証人の意見を聞いた後、成田は新郷に被告席に立つ事を指示した。
「被告人。貴方はご自分の罪を認めますか?」
成田の質問に新郷は短く答えた。
「認めます」
新郷の罪を認める発言を聞いた後、裁判は手順通りに被告人の刑罰に議論がされた。
「被告人は震災地域に置いて誤情報を流し、被災地域の治安を悪化させただけでは無く、災害派遣された軍、自衛隊、警察、消防等の捜索と救助を妨害し、被災地域の視察に向かった皇室並びに大日本帝国の大臣クラスの使節団に襲撃又は襲撃する計画を行っており、極めて重罪であります。検察は被告人の死刑を求めます」
国分が主張した刑罰に霧川が反論した。
「被告人が皇室を含む政府機関の使節団の襲撃又は襲撃計画を指示した物的証拠はありません。あくまでも状況証拠と被告人と関係者の証言によるものです。物的証拠が無い以上は死刑は極めて軽率な刑罰であり、被告人も罪を認めております。そのため、情状酌量の余地を認め、被告人に無期懲役を求刑します」
検察と弁護の真っ向からの対立により、裁判長を含め裁判官たちは大いに悩んだのもこの裁判の特徴だ。
新郷を含め検察局に引き渡された被疑者たちは全員が罪を認めている。

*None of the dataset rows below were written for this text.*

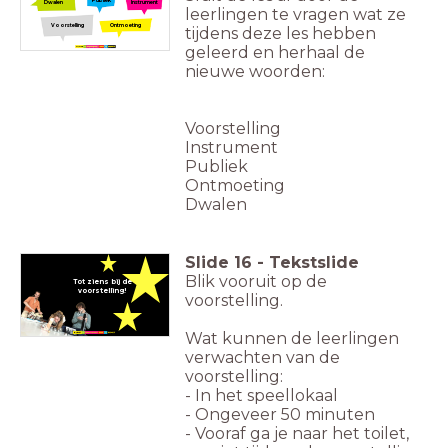
Dwalen
Instrument
leerlingen te vragen wat ze
Voorstelling
Ontmoeting
tijdens deze les hebben
geleerd en herhaal de
nieuwe woorden:
Voorstelling
Instrument
Publiek
Ontmoeting
Dwalen
Slide
16
-
Tekstslide
Blik vooruit op de
Tot ziens bij de
voorstelling!
voorstelling.
Wat kunnen de leerlingen
verwachten van de
voorstelling:
- In het speellokaal
- Ongeveer 50 minuten
- Vooraf ga je naar het toilet,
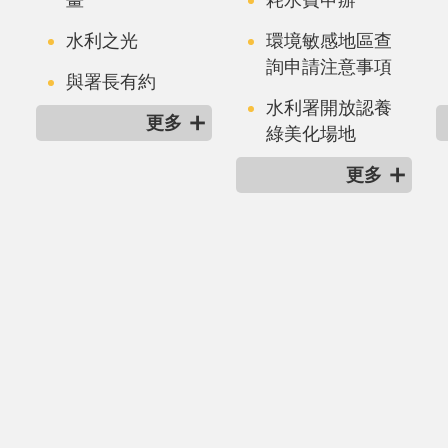
水利之光
環境敏感地區查
詢申請注意事項
與署長有約
水利署開放認養
更多
綠美化場地
更多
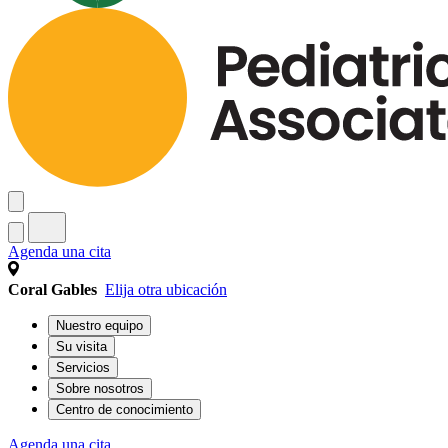
Agenda una cita
Coral Gables
Elija otra ubicación
Nuestro equipo
Su visita
Servicios
Sobre nosotros
Centro de conocimiento
Agenda una cita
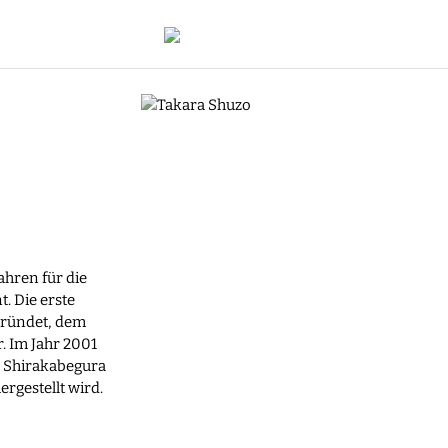
ahren für die
. Die erste
gründet, dem
. Im Jahr 2001
, Shirakabegura
rgestellt wird.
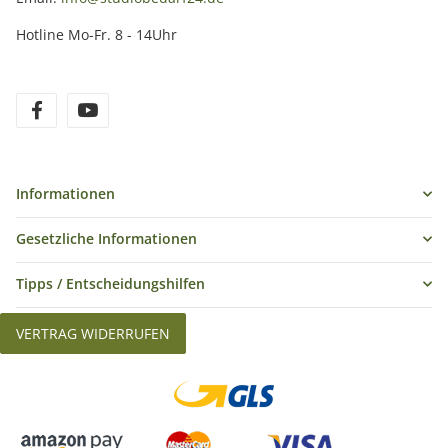
Hotline Mo-Fr. 8 - 14Uhr
Informationen
Gesetzliche Informationen
Tipps / Entscheidungshilfen
VERTRAG WIDERRUFEN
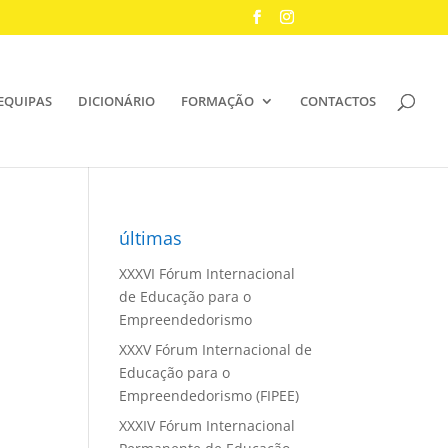
EQUIPAS
DICIONÁRIO
FORMAÇÃO
CONTACTOS
últimas
XXXVI Fórum Internacional
de Educação para o
Empreendedorismo
XXXV Fórum Internacional de
Educação para o
Empreendedorismo (FIPEE)
XXXIV Fórum Internacional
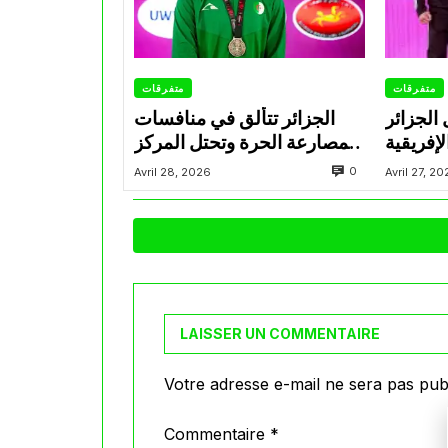
متفرقات
متفرقات
 الجزائر
الجزائر تتألق في منافسات
إفريقية
المصارعة الحرة وتحتل المركز
للمصارعة تحت 17 سنة
الثاني في البطولة الإفريقية
0
Avril 28, 2026
Avril 27, 2
سكندرية
U17
LAISSER UN COMMENTAIRE
Votre adresse e-mail ne sera pas publ
Commentaire
*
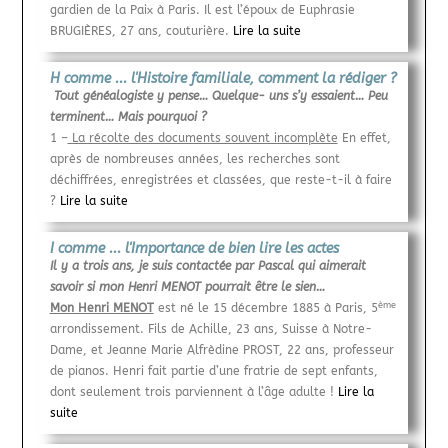
gardien de la Paix à Paris. Il est l’époux de Euphrasie
BRUGIÈRES, 27 ans, couturière.
Lire la suite
H comme ... l'Histoire familiale, comment la rédiger ?
Tout généalogiste y pense… Quelque- uns s’y essaient… Peu
terminent… Mais pourquoi ?
1 –
La récolte des documents souvent incomplète
En effet,
après de nombreuses années, les recherches sont
déchiffrées, enregistrées et classées, que reste-t-il à faire
?
Lire la suite
I comme ... l'Importance de bien lire les actes
Il y a trois ans, je suis contactée par Pascal qui aimerait
savoir si mon Henri MENOT pourrait être le sien…
ème
Mon Henri MENOT
est né le 15 décembre 1885 à Paris, 5
arrondissement. Fils de Achille, 23 ans, Suisse à Notre-
Dame, et Jeanne Marie Alfrèdine PROST, 22 ans, professeur
de pianos. Henri fait partie d’une fratrie de sept enfants,
dont seulement trois parviennent à l’âge adulte !
Lire la
suite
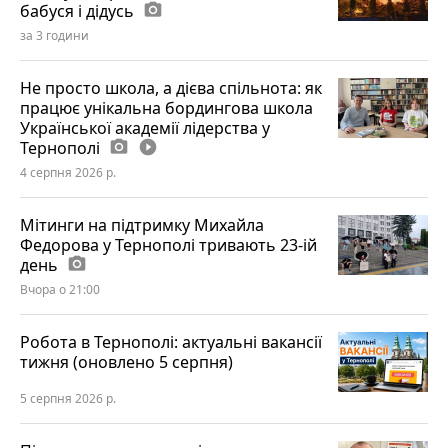
бабуся і дідусь
photo_camera
за 3 години
Не просто школа, а дієва спільнота: як
працює унікальна бордингова школа
Української академії лідерства у
Тернополі
photo_camera
play_circle_filled
4 серпня 2026 р.
Мітинги на підтримку Михайла
Федорова у Тернополі тривають 23-ій
день
photo_camera
Вчора о 21:00
Робота в Тернополі: актуальні вакансії
тижня (оновлено 5 серпня)
5 серпня 2026 р.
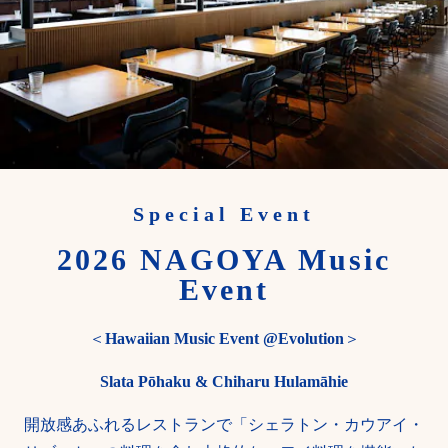
Special Event
2026 NAGOYA Music
Event
＜
Hawaiian Music Event @Evolution
＞
Slata Pōhaku & Chiharu Hulamāhie
開放感あふれるレストランで「シェラトン・カウアイ・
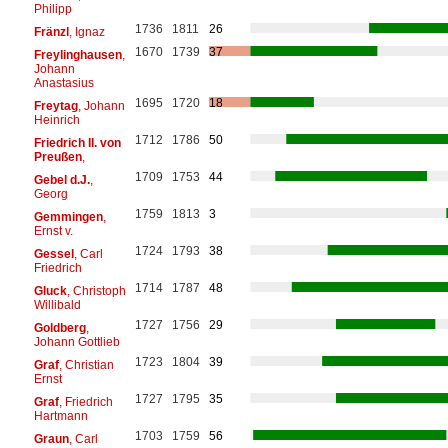
Philipp
1736
1811
26
Fränzl
, Ignaz
1670
1739
37
Freylinghausen
,
Johann
Anastasius
1695
1720
18
Freytag
, Johann
Heinrich
1712
1786
50
Friedrich II. von
Preußen
,
1709
1753
44
Gebel d.J.
,
Georg
1759
1813
3
Gemmingen
,
Ernst v.
1724
1793
38
Gessel
, Carl
Friedrich
1714
1787
48
Gluck
, Christoph
Willibald
1727
1756
29
Goldberg
,
Johann Gottlieb
1723
1804
39
Graf
, Christian
Ernst
1727
1795
35
Graf
, Friedrich
Hartmann
1703
1759
56
Graun
, Carl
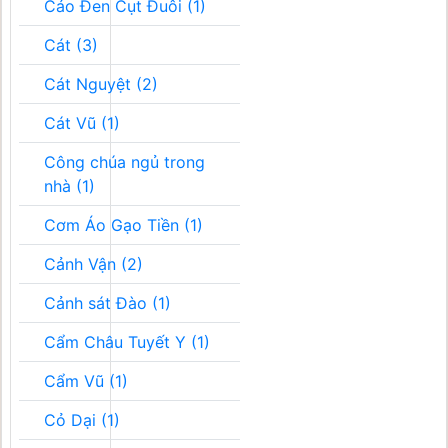
Cáo Đen Cụt Đuôi (1)
Cát (3)
Cát Nguyệt (2)
Cát Vũ (1)
Công chúa ngủ trong
nhà (1)
Cơm Áo Gạo Tiền (1)
Cảnh Vận (2)
Cảnh sát Đào (1)
Cẩm Châu Tuyết Y (1)
Cẩm Vũ (1)
Cỏ Dại (1)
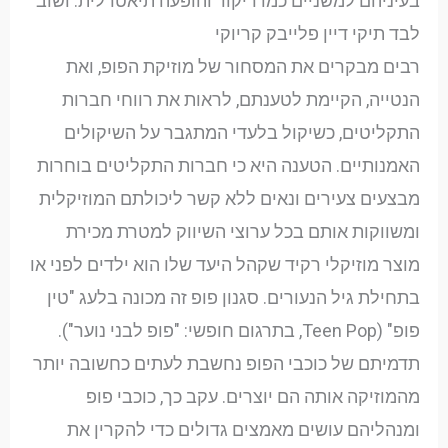
בעיניהם למשניים כמו ריקוד והופעה תיאטרלית. ושוב
לבד תיקי דיין פלייבק קריוקי
רבים מבקרים את המסחור של מוזיקת הפופ, ואת
הנטייה, הקיימת לטענתם, לראות את רווחי חברות
התקליטים, כשיקול בלעדי המתגבר על השיקולים
האמנותיים. הטענה היא כי חברות התקליטים בוחרות
מבצעים צעירים ונאים ללא קשר ליכולתם המוזיקלית
ומשווקות אותם בכל ערוצי השיווק למטרת מכירת
מוצר מוזיקלי רקיד שקהל היעד שלו הוא ילדים לפני או
בתחילת גיל הנעורים. סגנון פופ זה מכונה בלעג "טין
פופ" (Teen Pop, בתרגום חופשי: "פופ לבני נוער").
תדמיתם של כוכבי הפופ נחשבת לעתים כחשובה יותר
מהמוזיקה אותה הם יוצרים. עקב כך, כוכבי פופ
ומנהליהם עושים מאמצים גדולים כדי להקרין את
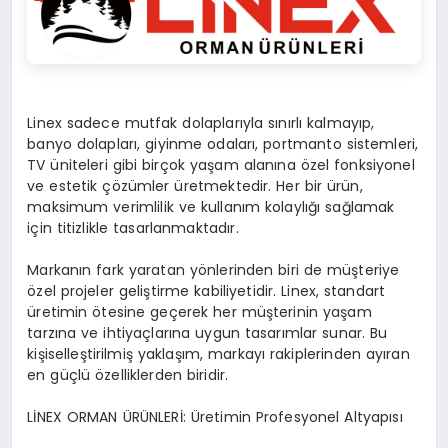
Linex sadece mutfak dolaplarıyla sınırlı kalmayıp,
banyo dolapları, giyinme odaları, portmanto sistemleri,
TV üniteleri gibi birçok yaşam alanına özel fonksiyonel
ve estetik çözümler üretmektedir. Her bir ürün,
maksimum verimlilik ve kullanım kolaylığı sağlamak
için titizlikle tasarlanmaktadır.
Markanın fark yaratan yönlerinden biri de müşteriye
özel projeler geliştirme kabiliyetidir. Linex, standart
üretimin ötesine geçerek her müşterinin yaşam
tarzına ve ihtiyaçlarına uygun tasarımlar sunar. Bu
kişiselleştirilmiş yaklaşım, markayı rakiplerinden ayıran
en güçlü özelliklerden biridir.
LİNEX ORMAN ÜRÜNLERİ: Üretimin Profesyonel Altyapısı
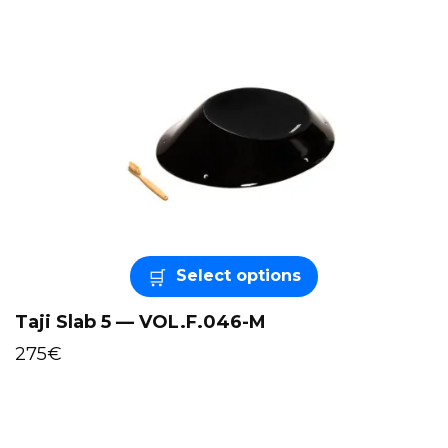
Select options
Taji Slab 5 — VOL.F.046-M
275
€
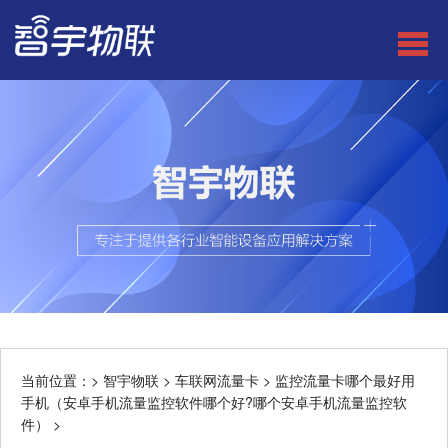
当前位置：>
智宇物联
>
车联网流量卡
>
监控流量卡哪个最好用
手机（安卓手机流量监控软件哪个好?哪个安卓手机流量监控软
件）
>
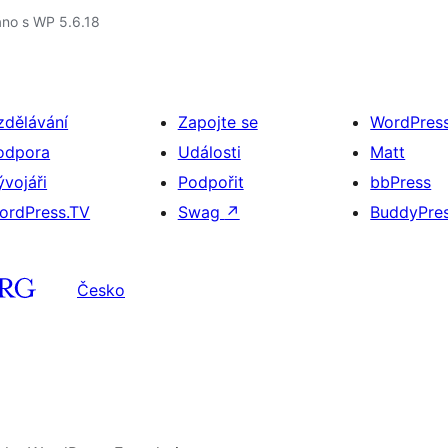
áno s WP 5.6.18
zdělávání
Zapojte se
WordPres
odpora
Události
Matt
ývojáři
Podpořit
bbPress
ordPress.TV
Swag
↗
BuddyPre
Česko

自分たちが国内の不安を利用して革命行為に踏み切った事についても反省している点も多いが、革命行為そのものについては正しい決断と主張している。
そもそもこの1件は東京を含む関東地区等で発生した軍事クーデター未遂や占拠事件、暴動事件を起こした容疑者又は関係者を扇動したのも彼らだ。こちらは昭和事変という名で大日本帝国と日本共和区の国民に知れ渡っており、彼らの行いは仕方の無い事が大きい。そのため、ほとんどの実刑判決を受けず、減刑又は不起訴処分になっている。
だが、今回の昭和の動乱と名付けられた動乱は話が別である。
成田を含めて裁判官たちはかなりの時間をかけて、革命勢力の総帥である新郷の刑罰が決定された。
「被告人の行った行動は震災によって心身共に疲労し、傷を負った者たちにさらに追い打ちをかけるように心身にダメージを与えただけでは無く、大日本帝国のために戦った名誉ある革命家たちを冒涜する極めて悪質な行いであり、被告人に情状酌量の余地を認めず。死刑を言い渡す」
成田は検察が求刑した死刑判決を言い渡した。
この裁判は裁判側が昭和事変を行った軍人、文民の行動を英雄視する極めて稀な裁判である事で有名な裁判となった(しかし、この事が大日本帝国国民に伝えられたのは後の事だ)。
死刑判決を受けた新郷は不動の姿勢をとり、軍人らしく堂々とした態度で10度の敬礼を行った。
昭和事変と昭和の動乱と区分されたこの年の最大の事件は1942年12月8日まで続き、大日本帝国陸海軍及び航空予備軍、日本共和区菊水総隊による武力行使により、沈静化された。
結局、昭和の動乱が大日本帝国政府と軍部、日本共和区統合省に戦争を史実通りに行わなくてはならない切っ掛けの1つとなった。
震災と動乱篇 終章後篇をお読みいただきありがとうございます。